The most widespread solution for DMSs is the non-wearable, camera-based system using computer vision for face recognition. This approach is more convenient for drivers because it does not require additional wearable devices, allowing for a seamless and non-intrusive monitoring experience. It can be perfectly integrated into the mass production process and thus added to series production vehicles. “Attention warning in case of driver drowsiness or distraction” must be applied to all new European vehicles from 2024, according to EU Regulation 2019/2144 [38]. Visual sensors, RGB, IR, or other cameras facing the driver, with different viewing angles, are used to collect naturalistic driving (ND) data, including drivers’ interaction, behavior, and the surrounding (driver cabin). The following data categories are usually detected: hand movement, body pose estimation, face detection, and distraction/drowsiness [39]. Face detection methods are generally categorized as feature-based and learning-based methods [40]. Learning-based methods are usually more robust than feature-based methods but mostly take more computational resources. However, these methods can reach a more than 80% detection rate in laboratory conditions [41]. It is a challenge to test the applicability of the appropriate algorithm and to prove its benefits, but in the long term, optimized face recognition allows the development of a system with a higher confidence level and increases road safety. Data recording and processing reliability depend on the following factors: viewing angle; vibration; camera lens contamination/obscuration; masking or interfering objects; strong light or shadow effects; low illumination; and further optical performance degradation. It is essential to address these factors and eliminate them during the data acquisition and processing stage.

The current work focuses on the usability of capsule networks compared with state-of-the-art convolutional neural networks. In this case, the authors’ goal was to identify 15 keypoints of the face for further analysis. The authors compared the dynamic routing algorithm with the authors’ proposed routing method. The networks were also trained using different adversarial attack techniques, highlighting the applied capsule-based solution’s robustness. The research goal was that the authors’ CapsNets solution should perform well in professional applications like DMSs in public transport. The first phase of the current study, presented here, was to improve the robustness of the face detecting algorithm, and further investigation is needed to monitor the speed and computational need of the system.
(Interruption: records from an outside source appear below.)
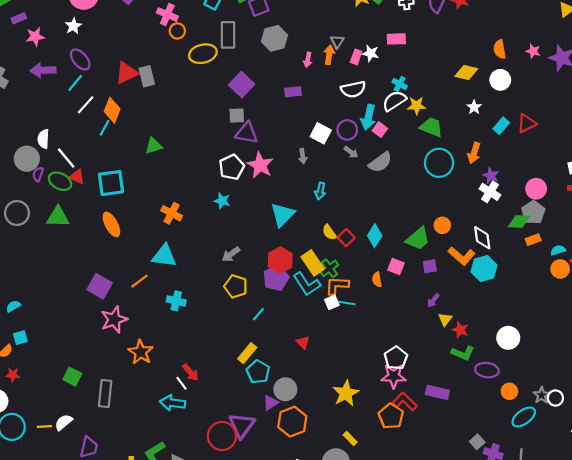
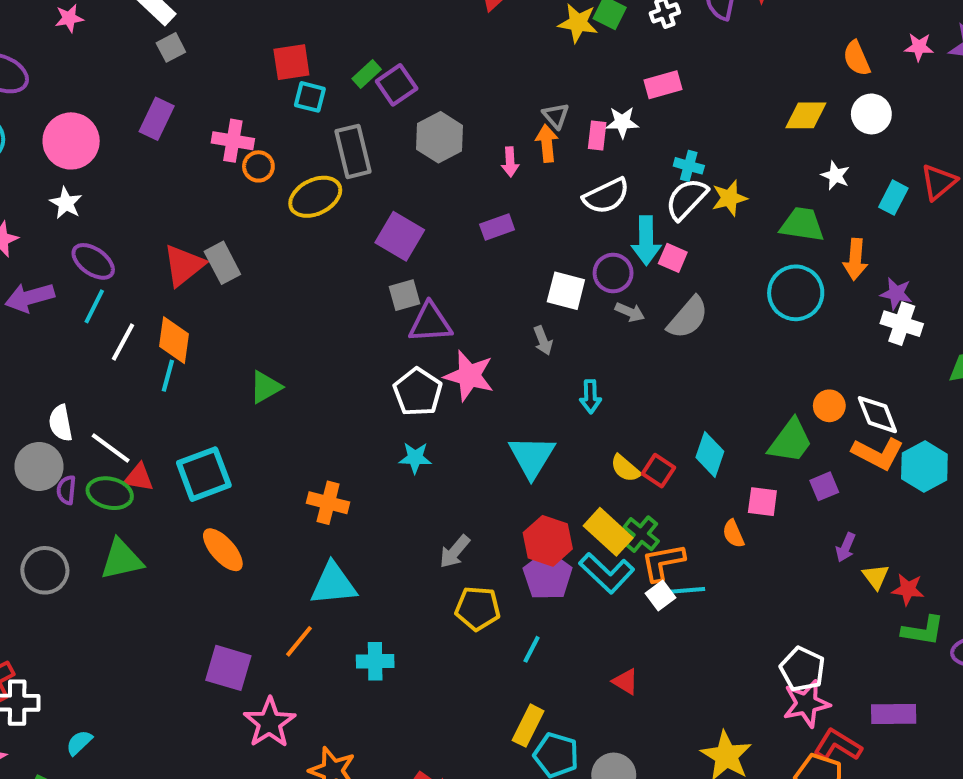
green trapezoid: (431, 127) -> (802, 224), moved
white diamond: (482, 238) -> (877, 415), moved

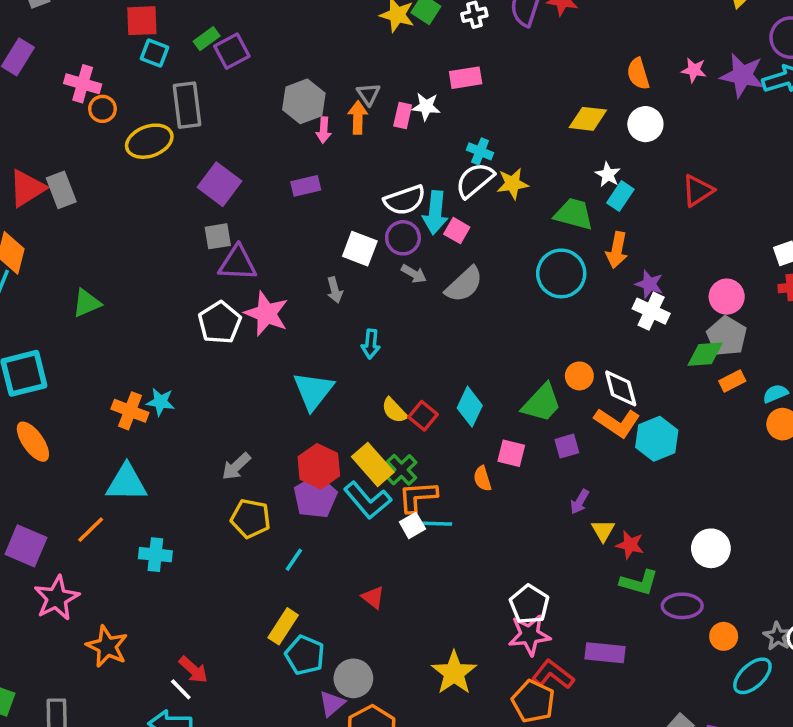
gray hexagon: (440, 137) -> (304, 101), moved
white semicircle: (606, 196) -> (405, 200), moved
cyan rectangle: (893, 198) -> (620, 196), moved
cyan star: (415, 458) -> (161, 402), moved

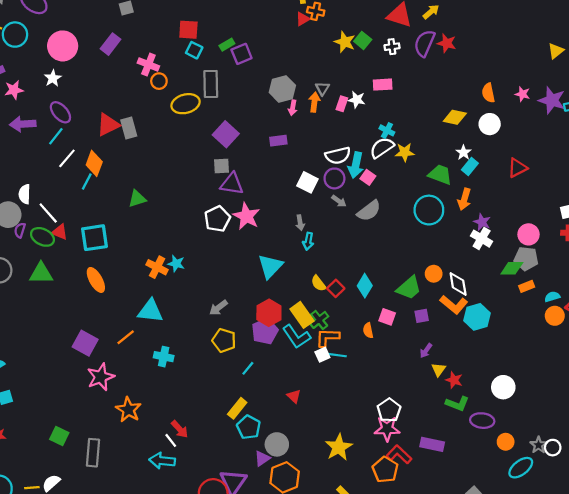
gray arrow: (335, 290) -> (300, 223), moved
gray pentagon: (727, 336) -> (526, 259), turned -30

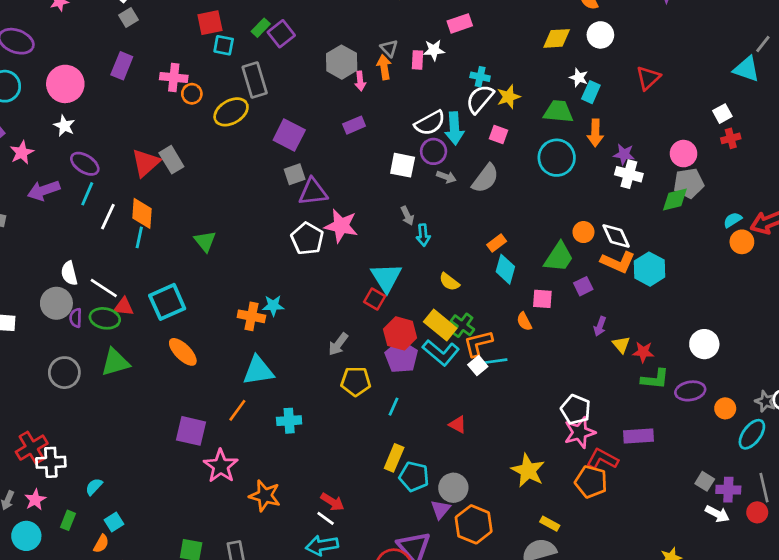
pink square: (368, 177) -> (499, 135), moved
green triangle: (137, 199) -> (205, 241), turned -36
orange rectangle: (527, 286) -> (497, 243), moved
red square: (336, 288) -> (375, 299), moved

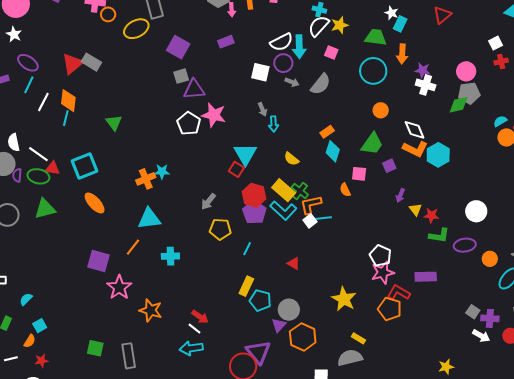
gray rectangle: (171, 160) -> (91, 62), turned -30
orange circle: (583, 232) -> (381, 110), moved
orange cross: (251, 316) -> (146, 179), turned -36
The current paper is structured as follows. In Section 2, the authors present the theory of the capsule network, discussing the authors’ proposed optimization algorithm and activation function. The authors present the dataset used in their work and the network architectures developed. In Section 3, the authors clarify the conditions under which the networks were trained. The authors present the adversarial attack methods used in the training and the main parameters of the training process. The authors then present and explain the training results, comparing the different methods. In Section 4, the authors discuss the results and their importance, and finally, in Section 5, the authors summarize their work and give an outlook for future plans.

2. Methodology

The current study involves detecting specific parts of the human face. The primary aim is to find practical applications for the observation of drivers. In addition, the authors want to investigate the applicability and robustness of capsule networks in this area. This area is becoming more popular as technology develops, not only in research but also in an increasing number of practical applications, such as DMSs for bus drivers.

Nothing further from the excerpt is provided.